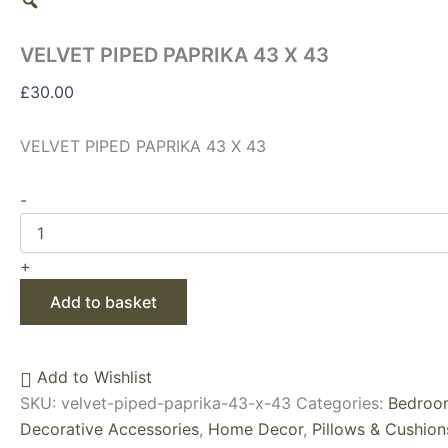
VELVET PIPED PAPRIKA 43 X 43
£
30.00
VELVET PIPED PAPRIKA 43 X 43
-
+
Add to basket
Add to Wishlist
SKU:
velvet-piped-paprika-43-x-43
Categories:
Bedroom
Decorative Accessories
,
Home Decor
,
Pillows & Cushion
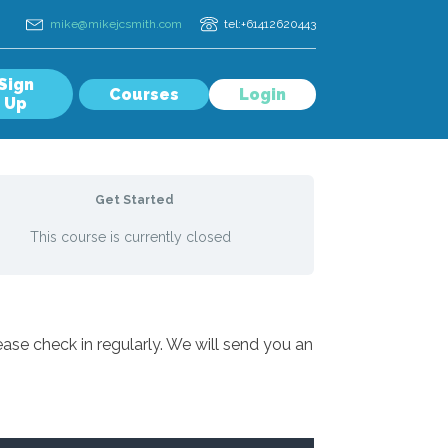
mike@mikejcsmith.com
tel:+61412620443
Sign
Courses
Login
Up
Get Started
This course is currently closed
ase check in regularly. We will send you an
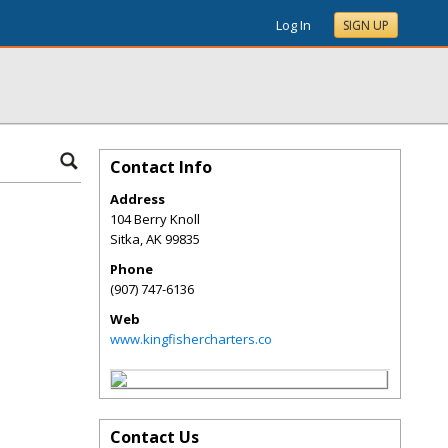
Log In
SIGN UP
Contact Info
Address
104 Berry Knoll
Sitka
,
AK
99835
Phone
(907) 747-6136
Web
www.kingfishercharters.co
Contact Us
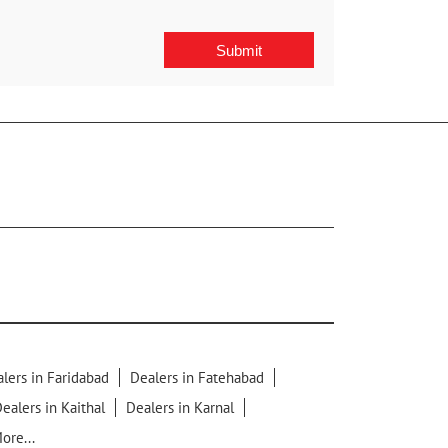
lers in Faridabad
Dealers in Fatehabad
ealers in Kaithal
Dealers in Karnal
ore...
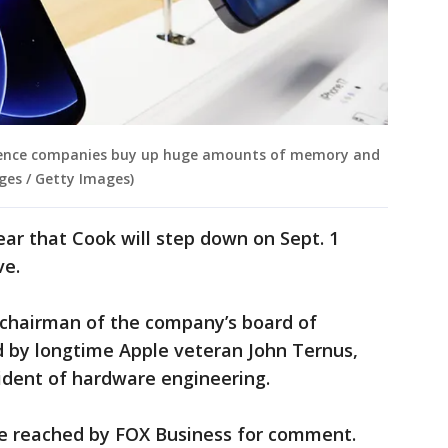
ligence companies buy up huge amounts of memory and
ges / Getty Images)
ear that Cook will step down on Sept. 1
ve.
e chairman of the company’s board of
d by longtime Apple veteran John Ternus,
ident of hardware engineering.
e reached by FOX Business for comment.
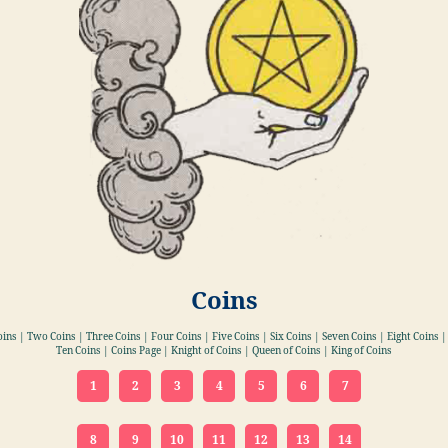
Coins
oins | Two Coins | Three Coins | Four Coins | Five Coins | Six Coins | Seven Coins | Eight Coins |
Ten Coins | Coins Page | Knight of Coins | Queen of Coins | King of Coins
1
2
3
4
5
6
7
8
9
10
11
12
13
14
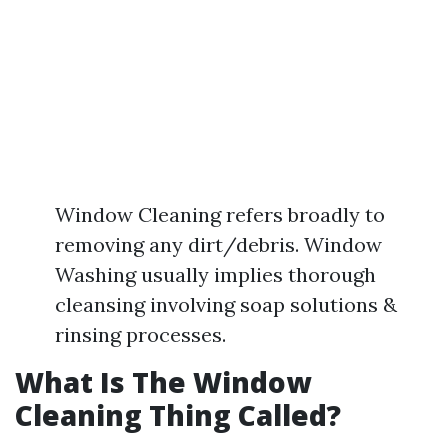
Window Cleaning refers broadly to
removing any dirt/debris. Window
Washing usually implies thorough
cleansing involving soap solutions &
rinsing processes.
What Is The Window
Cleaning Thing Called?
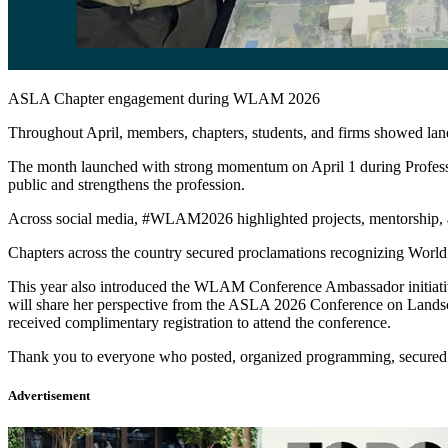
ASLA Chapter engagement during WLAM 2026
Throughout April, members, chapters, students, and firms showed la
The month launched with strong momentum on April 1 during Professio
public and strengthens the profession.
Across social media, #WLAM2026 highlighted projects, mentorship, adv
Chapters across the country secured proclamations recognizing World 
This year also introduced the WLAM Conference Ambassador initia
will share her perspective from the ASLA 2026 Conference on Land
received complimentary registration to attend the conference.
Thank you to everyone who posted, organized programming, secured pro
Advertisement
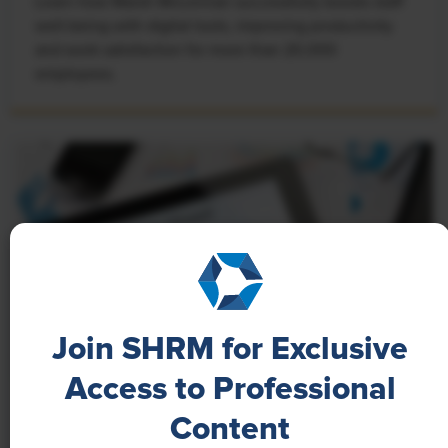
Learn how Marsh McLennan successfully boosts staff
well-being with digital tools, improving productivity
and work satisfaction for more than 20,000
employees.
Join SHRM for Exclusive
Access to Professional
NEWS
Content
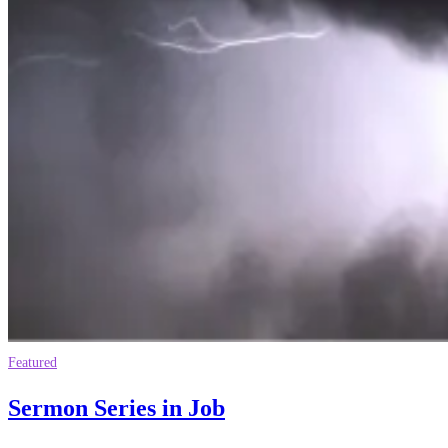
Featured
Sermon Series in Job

□ □ □ □

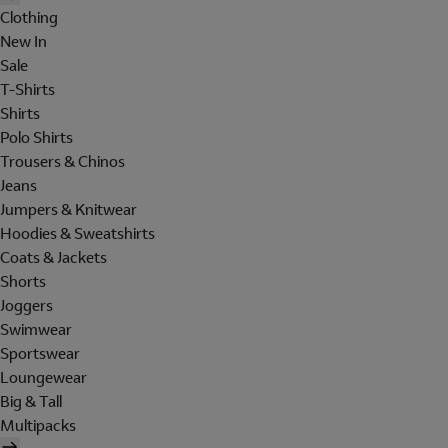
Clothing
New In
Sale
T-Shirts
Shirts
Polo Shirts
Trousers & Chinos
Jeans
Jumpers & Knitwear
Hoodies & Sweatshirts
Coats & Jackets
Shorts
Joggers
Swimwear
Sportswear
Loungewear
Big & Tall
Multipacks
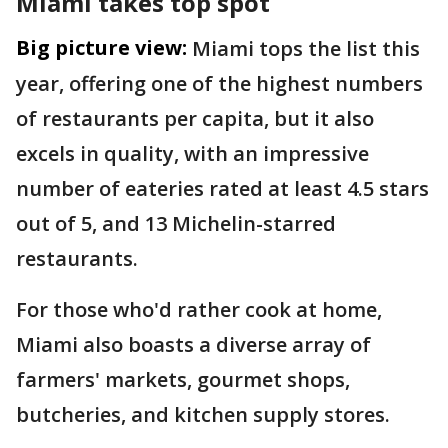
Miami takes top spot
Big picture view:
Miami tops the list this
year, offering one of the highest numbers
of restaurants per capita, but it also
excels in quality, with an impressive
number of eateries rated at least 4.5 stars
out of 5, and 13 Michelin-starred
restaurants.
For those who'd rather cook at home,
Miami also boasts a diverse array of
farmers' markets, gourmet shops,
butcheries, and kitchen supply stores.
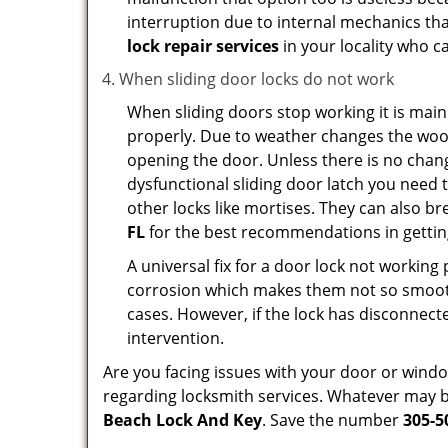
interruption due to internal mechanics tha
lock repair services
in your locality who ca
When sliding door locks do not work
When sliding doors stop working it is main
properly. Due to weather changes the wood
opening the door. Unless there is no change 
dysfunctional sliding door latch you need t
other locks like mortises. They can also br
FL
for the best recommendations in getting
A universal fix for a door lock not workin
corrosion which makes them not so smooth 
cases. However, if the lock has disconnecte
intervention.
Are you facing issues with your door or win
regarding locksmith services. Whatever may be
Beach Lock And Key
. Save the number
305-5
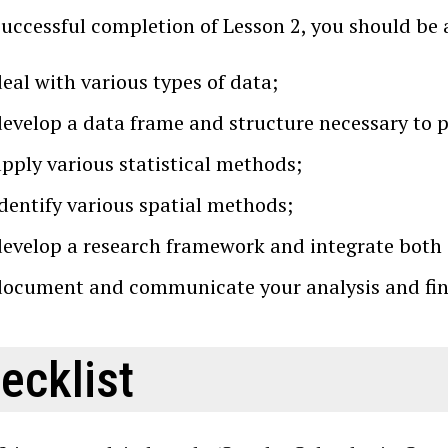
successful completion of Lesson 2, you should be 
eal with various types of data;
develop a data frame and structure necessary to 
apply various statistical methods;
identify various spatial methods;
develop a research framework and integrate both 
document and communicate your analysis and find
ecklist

□ □ □ □

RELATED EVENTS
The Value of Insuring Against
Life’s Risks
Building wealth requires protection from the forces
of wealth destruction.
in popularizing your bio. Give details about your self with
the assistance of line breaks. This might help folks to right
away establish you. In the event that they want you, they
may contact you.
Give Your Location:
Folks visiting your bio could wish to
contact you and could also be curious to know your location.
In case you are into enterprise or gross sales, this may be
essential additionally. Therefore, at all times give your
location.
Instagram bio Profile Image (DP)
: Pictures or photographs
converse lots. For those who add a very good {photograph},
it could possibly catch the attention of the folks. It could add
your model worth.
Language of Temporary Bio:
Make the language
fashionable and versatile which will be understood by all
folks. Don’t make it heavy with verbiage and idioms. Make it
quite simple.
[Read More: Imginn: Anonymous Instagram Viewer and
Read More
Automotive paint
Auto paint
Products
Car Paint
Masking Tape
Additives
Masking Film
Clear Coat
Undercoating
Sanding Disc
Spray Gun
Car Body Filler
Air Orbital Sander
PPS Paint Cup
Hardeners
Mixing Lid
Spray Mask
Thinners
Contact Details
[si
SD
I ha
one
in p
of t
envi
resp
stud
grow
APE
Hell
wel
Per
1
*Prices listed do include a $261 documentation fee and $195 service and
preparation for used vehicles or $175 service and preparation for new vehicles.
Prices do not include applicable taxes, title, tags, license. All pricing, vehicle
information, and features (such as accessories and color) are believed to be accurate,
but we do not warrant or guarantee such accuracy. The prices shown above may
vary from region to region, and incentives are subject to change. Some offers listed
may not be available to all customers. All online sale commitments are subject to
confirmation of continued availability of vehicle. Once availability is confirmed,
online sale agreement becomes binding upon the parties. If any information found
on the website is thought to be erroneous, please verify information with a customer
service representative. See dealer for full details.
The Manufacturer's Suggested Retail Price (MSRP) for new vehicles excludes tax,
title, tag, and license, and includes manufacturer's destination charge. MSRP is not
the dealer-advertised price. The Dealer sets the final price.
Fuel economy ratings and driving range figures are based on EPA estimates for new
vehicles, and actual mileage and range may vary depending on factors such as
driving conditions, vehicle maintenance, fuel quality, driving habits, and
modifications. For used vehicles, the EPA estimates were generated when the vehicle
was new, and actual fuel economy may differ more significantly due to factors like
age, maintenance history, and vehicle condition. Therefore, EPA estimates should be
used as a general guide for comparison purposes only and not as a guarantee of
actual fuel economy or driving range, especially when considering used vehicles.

□ □ □ □

■ **REQUIRED ACTION**:
Across the data, pull every line containing the string "MSRP".

■ **EXERCISE RESULT**:
The Manufacturer's Suggested Retail Price (MSRP) for new vehicles excludes tax,
title, tag, and license, and includes manufacturer's destination charge. MSRP is not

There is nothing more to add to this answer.